Randomization is a vital part of ensuring valid statistical inferences from common statistical tests used widely in clinical trials. Randomization creates treatment groups that are comparable and reduces the influence of unknown factors. However, in clinical trials there are often ethical and logistical considerations that mean that simple random allocation may not be appropriate.

For example, it is often considered important to ensure that balance is maintained at any given time during a clinical trial to reduce the potential effect of time-varying covariates or when sequential analysis is planned. Additionally, it can be important that covariates such as gender are relatively balanced overall.

nQuery 9.2 saw the addition of the Randomization Lists tool which will allow for the easy generation of randomization lists that account both for randomization and any balancing covariates of interest. 9.2 included the following randomization algorithms:

**Table added:**

**Block Randomization****Complete Randomization****Efron’s Biased Coin (2 Groups Only)**

nQuery 9.3 sees the addition of multiple new randomization algorithms, an increase in the number of allowable centers and a fully updated chapter on randomizations lists in our user manual. The summary of the updates to the randomization lists features are:

**4 New Randomization Algorithms (Smith’s, Wei’s Urn, Random Sorting, Random Sorting with Maximum Allowable Deviation)****Increase in number of allowable centers from 25 to 500****Improved User Manual Chapter on Randomization Lists**

To access these tables, you must have an active nQuery subscription. **If you do, nQuery should automatically prompt you to update.**

You can manually update nQuery Advanced by clicking **Help>Check for updates.**

**What's new in the Expert tier of nQuery?**

The Expert tier focuses on the nQuery Predict tool which allows researchers to predict the expected length of time to reach a trial milestone, such as study end or an interim analysis, based on pre-trial assumptions or from interim data from a trial while on-going. nQuery Predict allows for the prediction of time to reach recruitment milestones or, for survival analysis trials, event milestones using a variety of different accrual, event and dropout models.

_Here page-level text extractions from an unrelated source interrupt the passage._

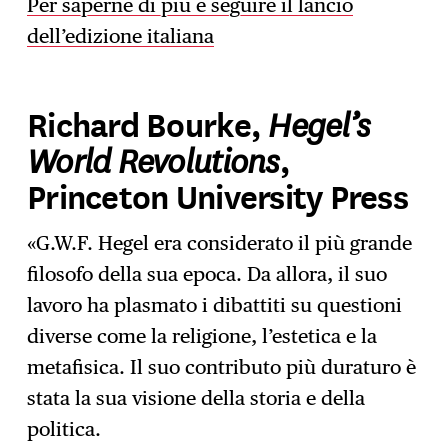
Per saperne di più e seguire il lancio
dell’edizione italiana
Hegel’s
Richard Bourke,
World Revolutions
,
Princeton University Press
«G.W.F. Hegel era considerato il più grande
filosofo della sua epoca. Da allora, il suo
lavoro ha plasmato i dibattiti su questioni
diverse come la religione, l’estetica e la
metafisica. Il suo contributo più duraturo è
stata la sua visione della storia e della
politica.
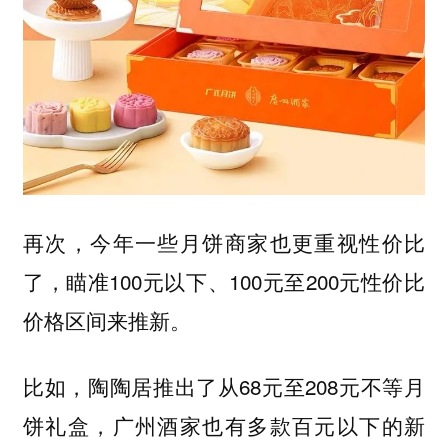
再次，
今年一些月饼商家也更重视性价比
瞄准100元以下、100元至200元性价比
了，
价格区间来推新。
比如，陶陶居推出了从68元至208元不等月
饼礼盒，广州酒家也有多款百元以下的新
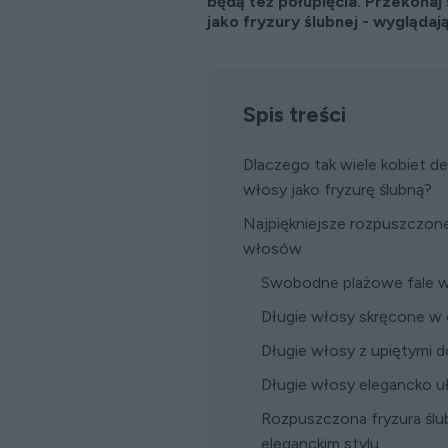
będą też półupięcia. Przekona
jako fryzury ślubnej - wyglądaj
Spis treści
Dlaczego tak wiele kobiet d
włosy jako fryzurę ślubną?
Najpiękniejsze rozpuszczone 
włosów
Swobodne plażowe fale w
Długie włosy skręcone w 
Długie włosy z upiętymi 
Długie włosy elegancko u
Rozpuszczona fryzura ślub
eleganckim stylu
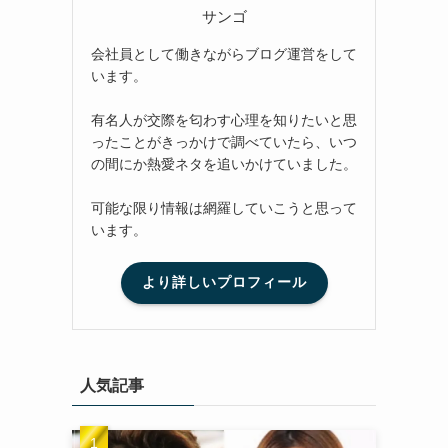
サンゴ
会社員として働きながらブログ運営をして
います。
有名人が交際を匂わす心理を知りたいと思
ったことがきっかけで調べていたら、いつ
の間にか熱愛ネタを追いかけていました。
可能な限り情報は網羅していこうと思って
います。
より詳しいプロフィール
人気記事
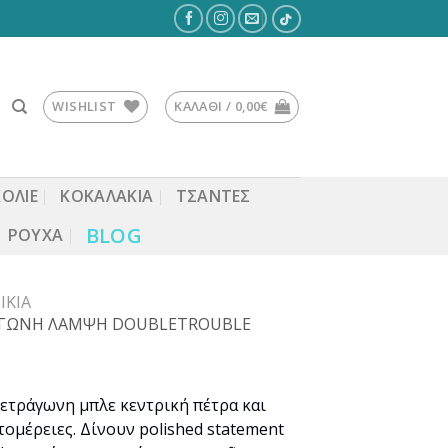
WISHLIST
ΚΑΛΆΘΙ /
0,00
€
ΚΟΛΙΕ
ΚΟΚΑΛΆΚΙΑ
ΤΣΆΝΤΕΣ
BLOG
ΡΟΎΧΑ
ΊΚΙΑ
ΡΑΓΩΝΗ ΛΑΜΨΗ DOUBLETROUBLE
ετράγωνη μπλε κεντρική πέτρα και
τομέρειες. Δίνουν polished statement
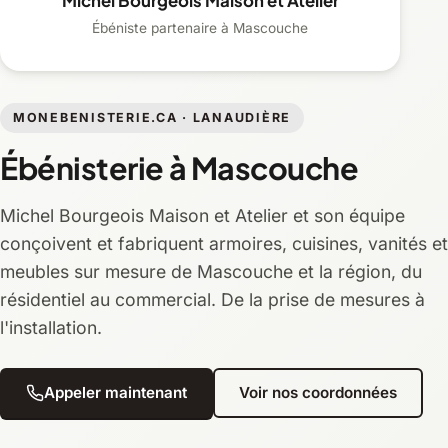
Michel Bourgeois Maison et Atelier
Ébéniste partenaire à Mascouche
MONEBENISTERIE.CA · LANAUDIÈRE
Ébénisterie à Mascouche
Michel Bourgeois Maison et Atelier et son équipe
conçoivent et fabriquent armoires, cuisines, vanités et
meubles sur mesure de Mascouche et la région, du
résidentiel au commercial. De la prise de mesures à
l'installation.
Appeler maintenant
Voir nos coordonnées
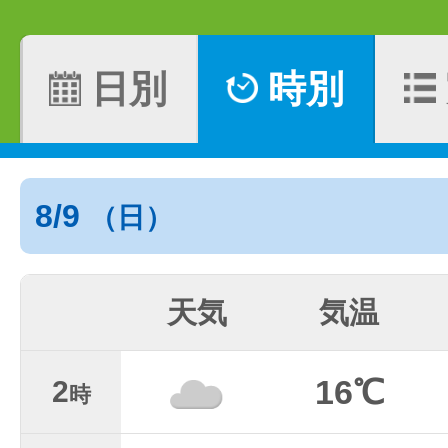
日別
時別
8/9
（日）
天気
気温
16℃
2
時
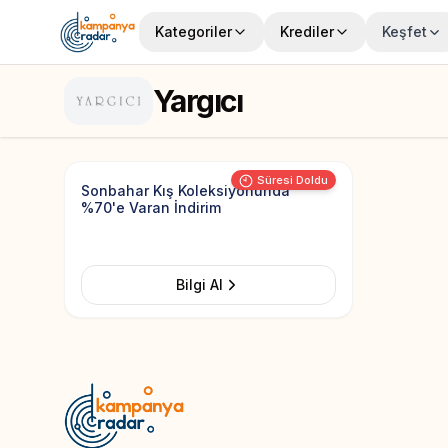
Kategoriler
Krediler
Keşfet
Yargıcı
Add to Favorites
Süresi Doldu
Sonbahar Kış Koleksiyonunda
%70'e Varan İndirim
Bilgi Al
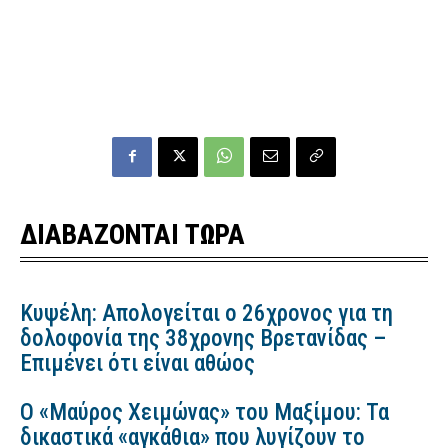
ΔΙΑΒΑΖΟΝΤΑΙ ΤΩΡΑ
Κυψέλη: Απολογείται ο 26χρονος για τη
δολοφονία της 38χρονης Βρετανίδας –
Επιμένει ότι είναι αθώος
Ο «Μαύρος Χειμώνας» του Μαξίμου: Τα
δικαστικά «αγκάθια» που λυγίζουν το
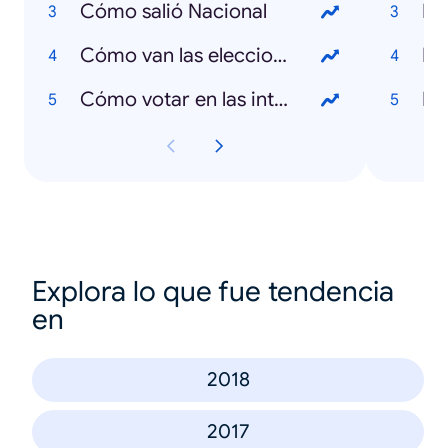
Cómo salió Nacional
Dó
Cómo van las elecciones en Uruguay
De
Cómo votar en las internas
Na
Explora lo que fue tendencia
en
2018
2017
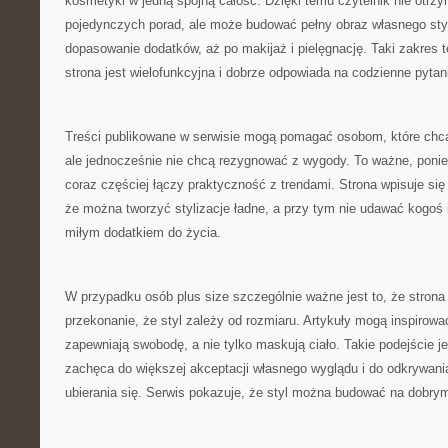
kosmetyki w jedną spójną całość. Dzięki temu czytelnik nie otrz
pojedynczych porad, ale może budować pełny obraz własnego styl
dopasowanie dodatków, aż po makijaż i pielęgnację. Taki zakres 
strona jest wielofunkcyjna i dobrze odpowiada na codzienne pyta
Treści publikowane w serwisie mogą pomagać osobom, które chcą
ale jednocześnie nie chcą rezygnować z wygody. To ważne, pon
coraz częściej łączy praktyczność z trendami. Strona wpisuje się
że można tworzyć stylizacje ładne, a przy tym nie udawać kogoś i
miłym dodatkiem do życia.
W przypadku osób plus size szczególnie ważne jest to, że stro
przekonanie, że styl zależy od rozmiaru. Artykuły mogą inspirowa
zapewniają swobodę, a nie tylko maskują ciało. Takie podejście 
zachęca do większej akceptacji własnego wyglądu i do odkrywani
ubierania się. Serwis pokazuje, że styl można budować na dobry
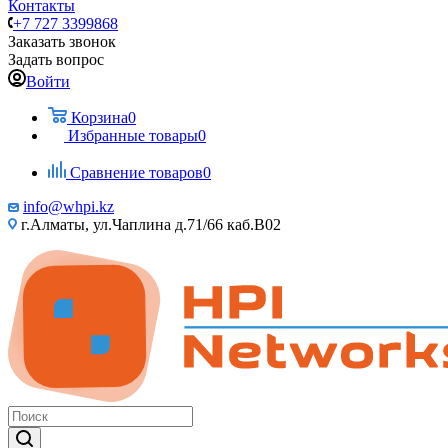
Контакты
+7 727 3399868
Заказать звонок
Задать вопрос
Войти
Корзина
0
Избранные товары
0
Сравнение товаров
0
info@whpi.kz
г.Алматы, ул.Чаплина д.71/66 каб.B02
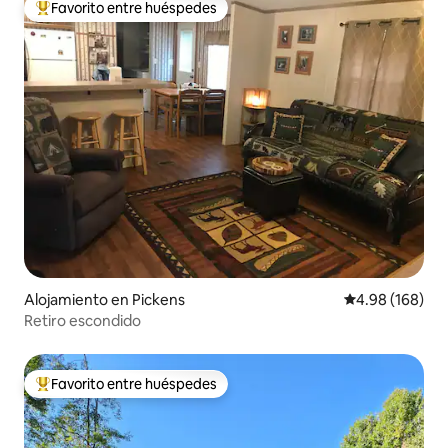
Favorito entre huéspedes
Favorito entre huéspedes preferido
Alojamiento en Pickens
Calificación pr
4.98 (168)
Retiro escondido
Favorito entre huéspedes
Favorito entre huéspedes preferido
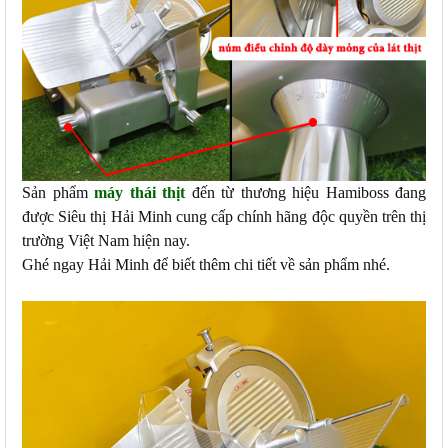
Sản phẩm
máy thái thịt
đến từ thương hiệu Hamiboss đang
được Siêu thị Hải Minh cung cấp chính hãng độc quyền trên thị
trường Việt Nam hiện nay.
Ghé ngay Hải Minh để biết thêm chi tiết về sản phẩm nhé.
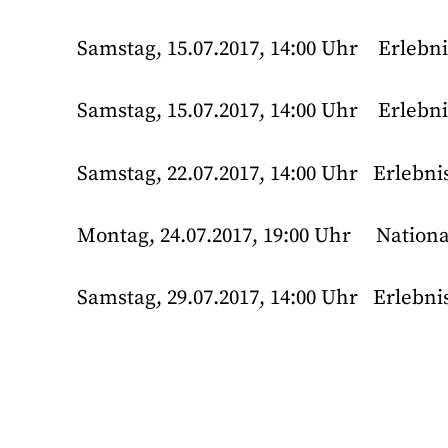
Samstag, 15.07.2017, 14:00 Uhr Erlebn
Samstag, 15.07.2017, 14:00 Uhr Erlebni
Samstag, 22.07.2017, 14:00 Uhr Erlebn
Montag, 24.07.2017, 19:00 Uhr Nation
Samstag, 29.07.2017, 14:00 Uhr Erlebn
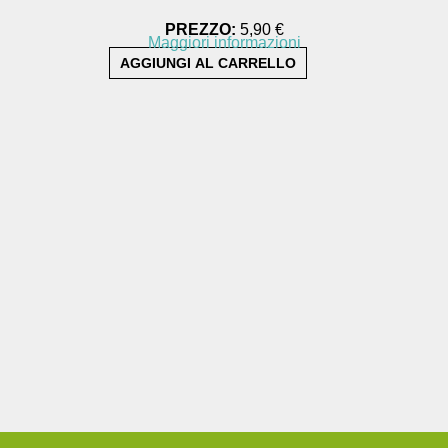
PREZZO:
5,90 €
Maggiori informazioni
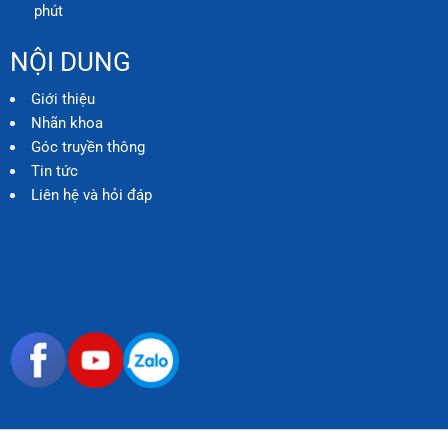
phút
NỘI DUNG
Giới thiệu
Nhãn khoa
Góc truyền thông
Tin tức
Liên hệ và hỏi đáp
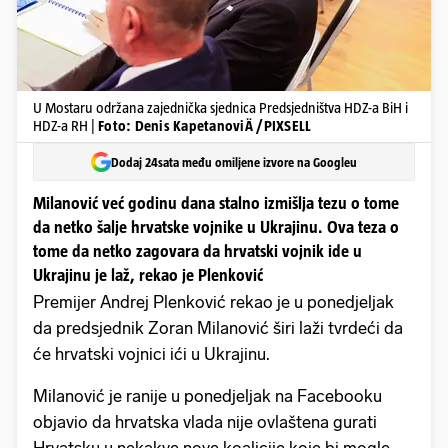
U Mostaru održana zajednička sjednica Predsjedništva HDZ-a BiH i
HDZ-a RH |
Foto: Denis KapetanoviÄ /PIXSELL
Dodaj 24sata među omiljene izvore na Googleu
Milanović već godinu dana stalno izmišlja tezu o tome
da netko šalje hrvatske vojnike u Ukrajinu. Ova teza o
tome da netko zagovara da hrvatski vojnik ide u
Ukrajinu je laž, rekao je Plenković
Premijer Andrej Plenković rekao je u ponedjeljak
da predsjednik Zoran Milanović širi laži tvrdeći da
će hrvatski vojnici ići u Ukrajinu.
Milanović je ranije u ponedjeljak na Facebooku
objavio da hrvatska vlada nije ovlaštena gurati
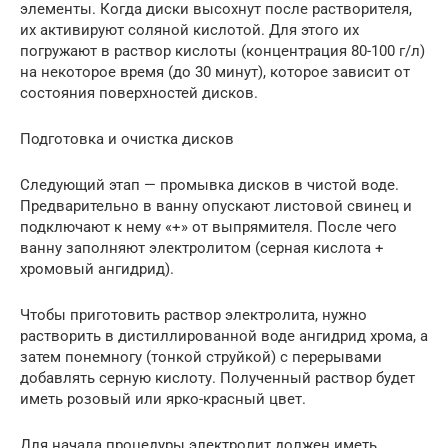
элементы. Когда диски высохнут после растворителя,
их активируют соляной кислотой. Для этого их
погружают в раствор кислоты (концентрация 80-100 г/л)
на некоторое время (до 30 минут), которое зависит от
состояния поверхностей дисков.
Подготовка и очистка дисков
Следующий этап — промывка дисков в чистой воде.
Предварительно в ванну опускают листовой свинец и
подключают к нему «+» от выпрямителя. После чего
ванну заполняют электролитом (серная кислота +
хромовый ангидрид).
Чтобы приготовить раствор электролита, нужно
растворить в дистиллированной воде ангидрид хрома, а
затем понемногу (тонкой струйкой) с перерывами
добавлять серную кислоту. Полученный раствор будет
иметь розовый или ярко-красный цвет.
Для начала процедуры электролит должен иметь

nQuery 9.3 adds the Piecewise Poisson model for accrual prediction. This flexible extension uses the inversion method to extend the existing constant Poisson accrual model and allow the trialist to have the rate of accrual change over time by allowing multiple different Poisson rates to be assigned to discrete future time periods. This type of flexible model can be used to approximate many different types of possible accrual patterns with up to eight discrete time periods evaluable in the nQuery 9.3 Piecewise Poisson model.